Rio Tinto Group on Friday reduced its 2021 iron ore shipments forecast, as a tighter labour market in Western Australia delayed the completion of a new greenfield mine at Gudai-Darri.
“It has been another difficult quarter operationally and … we recognise the opportunity to raise our performance,” said chief executive officer Jakob Stausholm.
The miner now expects 2021 Pilbara iron ore shipments at between 320 million tonnes (mt) and 325 mt, down from a previous range of 325 mt to 340 mt.
The downgrade puts Rio on course to lose its spot as the world’s biggest iron ore producer to Brazilian rival Vale S.A. .
“Another disappointing quarter for Rio Tinto as the company struggles to regain operational momentum,” broker RBC said in a research note.
Rio said a tight global supply chain added to its difficulties, while headwinds from China’s regulatory tightening could spark further volatility.

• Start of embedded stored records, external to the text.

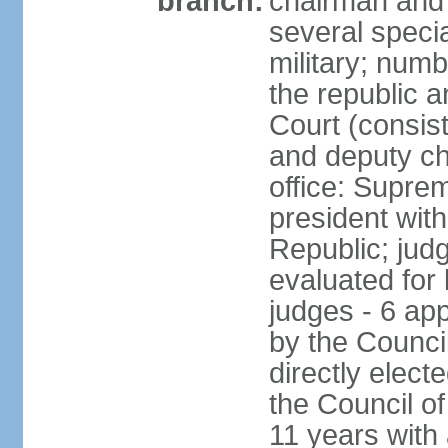
branch:
chairman and 
several speci
military; numb
the republic a
Court (consist
and deputy ch
office: Supre
president with
Republic; judg
evaluated for 
judges - 6 ap
by the Council
directly elec
the Council of
11 years with 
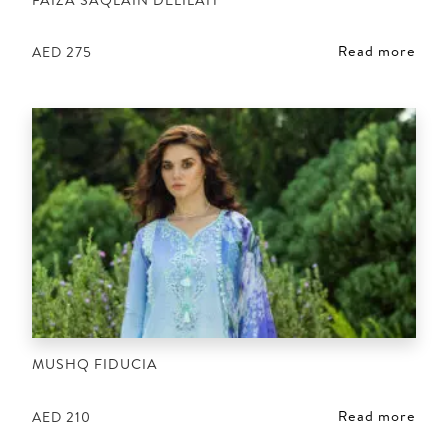
Read more
AED
275
MUSHQ FIDUCIA
Read more
AED
210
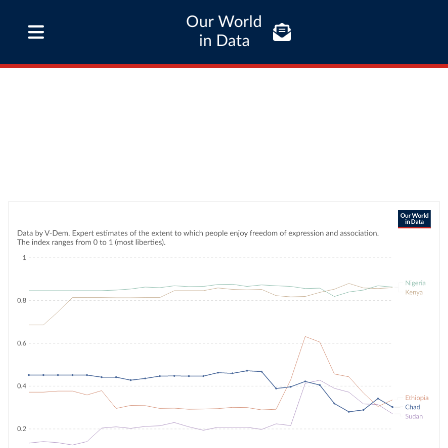
Our World
in Data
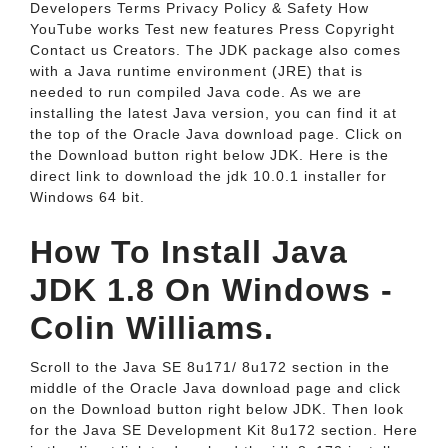
Developers Terms Privacy Policy & Safety How
YouTube works Test new features Press Copyright
Contact us Creators. The JDK package also comes
with a Java runtime environment (JRE) that is
needed to run compiled Java code. As we are
installing the latest Java version, you can find it at
the top of the Oracle Java download page. Click on
the Download button right below JDK. Here is the
direct link to download the jdk 10.0.1 installer for
Windows 64 bit.
How To Install Java
JDK 1.8 On Windows -
Colin Williams.
Scroll to the Java SE 8u171/ 8u172 section in the
middle of the Oracle Java download page and click
on the Download button right below JDK. Then look
for the Java SE Development Kit 8u172 section. Here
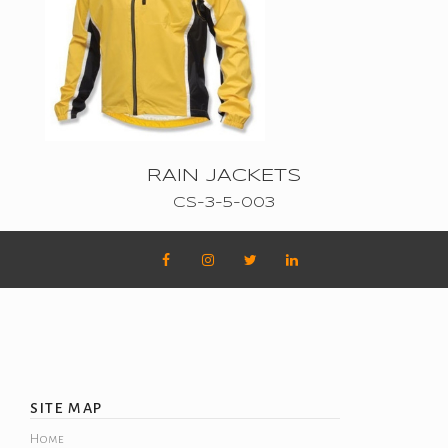
CONTACT
CART
RAIN JACKETS
CS-3-5-003
SITE MAP
Home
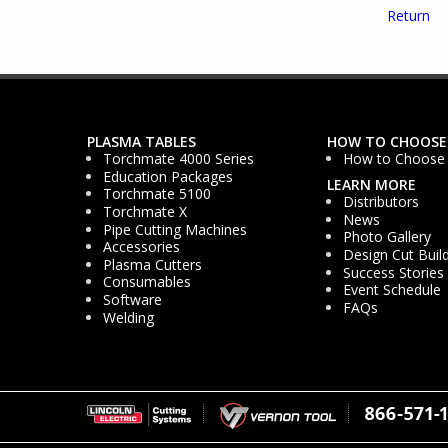
Return
PLASMA TABLES
HOW TO CHOOSE
Torchmate 4000 Series
How to Choose
Education Packages
LEARN MORE
Torchmate 5100
Distributors
Torchmate X
News
Pipe Cutting Machines
Photo Gallery
Accessories
Design Cut Buil
Plasma Cutters
Success Stories
Consumables
Event Schedule
Software
FAQs
Welding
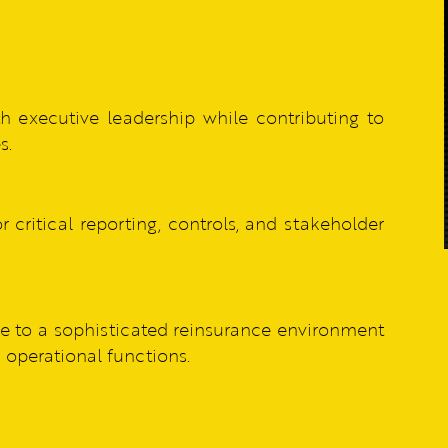
h executive leadership while contributing to
s.
r critical reporting, controls, and stakeholder
 to a sophisticated reinsurance environment
d operational functions.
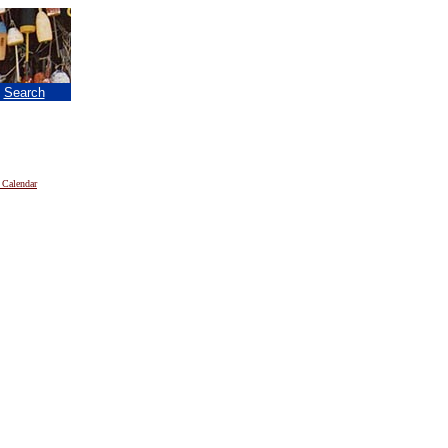
|
Search
 Calendar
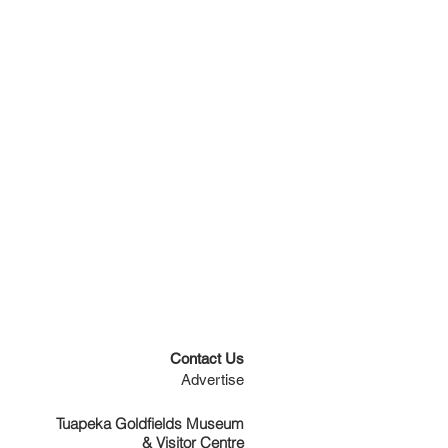
Contact Us
Advertise
Tuapeka Goldfields Museum
& Visitor Centre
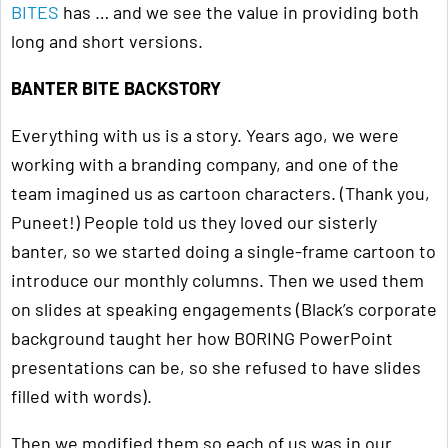
BITES
has … and we see the value in providing both
long and short versions.
BANTER BITE BACKSTORY
Everything with us is a story. Years ago, we were
working with a branding company, and one of the
team imagined us as cartoon characters. (Thank you,
Puneet!) People told us they loved our sisterly
banter, so we started doing a single-frame cartoon to
introduce our monthly columns. Then we used them
on slides at speaking engagements (Black’s corporate
background taught her how BORING PowerPoint
presentations can be, so she refused to have slides
filled with words).
Then we modified them so each of us was in our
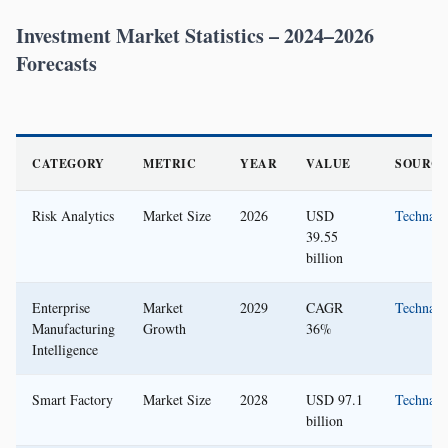
Investment Market Statistics – 2024–2026
Forecasts
CATEGORY
METRIC
YEAR
VALUE
SOURCE
Risk Analytics
Market Size
2026
USD
Technavi
39.55
billion
Enterprise
Market
2029
CAGR
Technavi
Manufacturing
Growth
36%
Intelligence
Smart Factory
Market Size
2028
USD 97.1
Technavi
billion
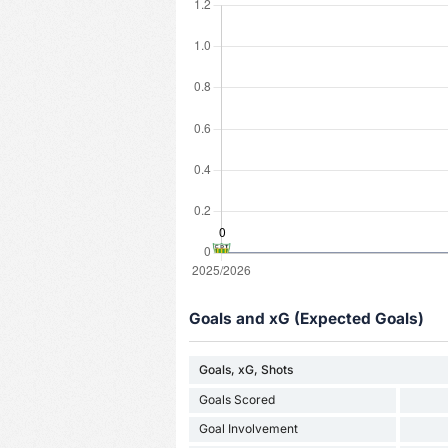
Goals and xG (Expected Goals)
Goals, xG, Shots
Goals Scored
Goal Involvement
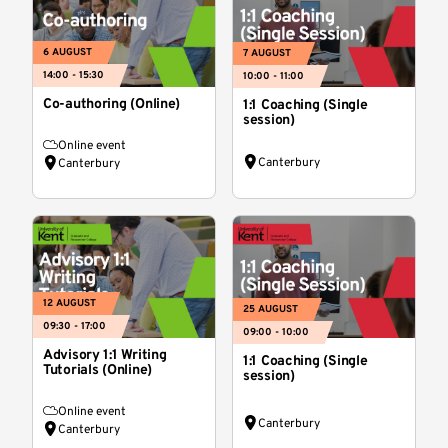
6 AUGUST
7 AUGUST
14:00 - 15:30
10:00 - 11:00
Co-authoring (Online)
1:1 Coaching (Single
session)
Online event
Canterbury
Canterbury
12 AUGUST
25 AUGUST
09:30 - 17:00
09:00 - 10:00
Advisory 1:1 Writing
1:1 Coaching (Single
Tutorials (Online)
session)
Online event
Canterbury
Canterbury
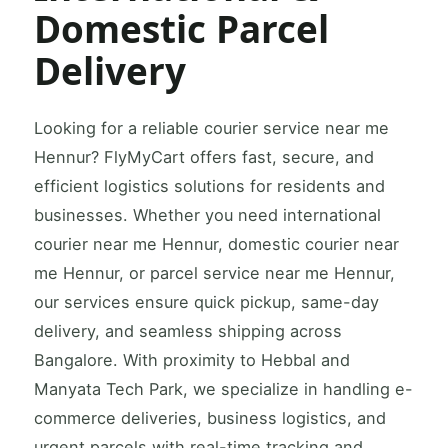
Domestic Parcel
Delivery
Looking for a reliable courier service near me
Hennur? FlyMyCart offers fast, secure, and
efficient logistics solutions for residents and
businesses. Whether you need international
courier near me Hennur, domestic courier near
me Hennur, or parcel service near me Hennur,
our services ensure quick pickup, same-day
delivery, and seamless shipping across
Bangalore. With proximity to Hebbal and
Manyata Tech Park, we specialize in handling e-
commerce deliveries, business logistics, and
urgent parcels with real-time tracking and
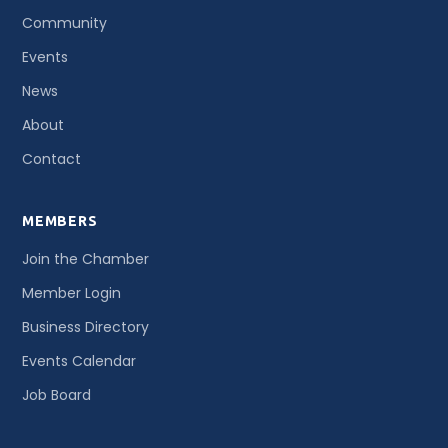
Community
Events
News
About
Contact
MEMBERS
Join the Chamber
Member Login
Business Directory
Events Calendar
Job Board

Iron ore prices have nearly halved since hitting a record peak in mid-May, with demand hurt by China’s steel output curbs and a sharp slowdown in the country’s property activity due to a regulatory crackdown.
Still, Rio shipped 83.4 mt of the steel-making commodity in the three months ended Sept. 30, 2% higher than the 82.1 mt shipped last year.
However, Pilbara iron ore production was 4% lower, hurt by heritage management, brownfield mine replacement tie-ins and project completion delays.
Rio’s destruction of the 46,000 year-old Juukan Gorge rock shelters last year had led to a leadership overhaul of the company and a national inquiry.
Rio also delayed first production for the Oyu Tolgoi copper mine in Mongolia by three months to January 2023. Joint venture partner, Canada’s Turquoise Hill Resources, on Thursday estimated additional funding required for the project had ballooned to $3.6 billion.
Delays to development of what will be one of the world’s largest copper mines has antagonised the Mongolian government, which owns a 34% stake, and fuelled a funding spat between Rio and Turquoise Hill.
Rio Tinto shares were down 1% in morning trade in a slightly firmer broader market.